** Opening Given records block **

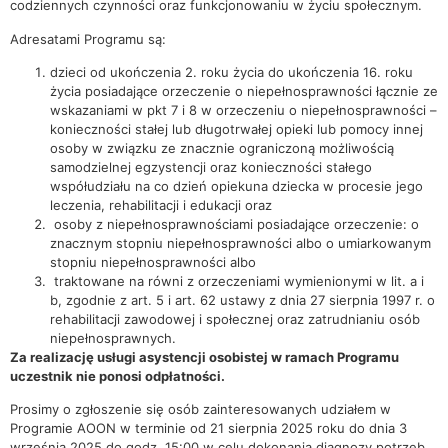
codziennych czynności oraz funkcjonowaniu w życiu społecznym.
Adresatami Programu są:
dzieci od ukończenia 2. roku życia do ukończenia 16. roku
życia posiadające orzeczenie o niepełnosprawności łącznie ze
wskazaniami w pkt 7 i 8 w orzeczeniu o niepełnosprawności –
konieczności stałej lub długotrwałej opieki lub pomocy innej
osoby w związku ze znacznie ograniczoną możliwością
samodzielnej egzystencji oraz konieczności stałego
współudziału na co dzień opiekuna dziecka w procesie jego
leczenia, rehabilitacji i edukacji oraz
osoby z niepełnosprawnościami posiadające orzeczenie: o
znacznym stopniu niepełnosprawności albo o umiarkowanym
stopniu niepełnosprawności albo
traktowane na równi z orzeczeniami wymienionymi w lit. a i
b, zgodnie z art. 5 i art. 62 ustawy z dnia 27 sierpnia 1997 r. o
rehabilitacji zawodowej i społecznej oraz zatrudnianiu osób
niepełnosprawnych.
Za realizację usługi asystencji osobistej w ramach Programu
uczestnik nie ponosi odpłatności.
Prosimy o zgłoszenie się osób zainteresowanych udziałem w
Programie AOON w terminie od 21 sierpnia 2025 roku do dnia 3
września 2025 do godz. 15:00 w celu dokonania diagnozy potrzeb.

** Closing Given records block **

Task to complete: Only the lines from the top of the material above down to the line bearing "osoby z niepełnosprawnościami", that line included, should be set down exactly; no pictures.

Task answer:
codziennych czynności oraz funkcjonowaniu w życiu społecznym.
Adresatami Programu są:
dzieci od ukończenia 2. roku życia do ukończenia 16. roku
życia posiadające orzeczenie o niepełnosprawności łącznie ze
wskazaniami w pkt 7 i 8 w orzeczeniu o niepełnosprawności –
konieczności stałej lub długotrwałej opieki lub pomocy innej
osoby w związku ze znacznie ograniczoną możliwością
samodzielnej egzystencji oraz konieczności stałego
współudziału na co dzień opiekuna dziecka w procesie jego
leczenia, rehabilitacji i edukacji oraz
osoby z niepełnosprawnościami posiadające orzeczenie: o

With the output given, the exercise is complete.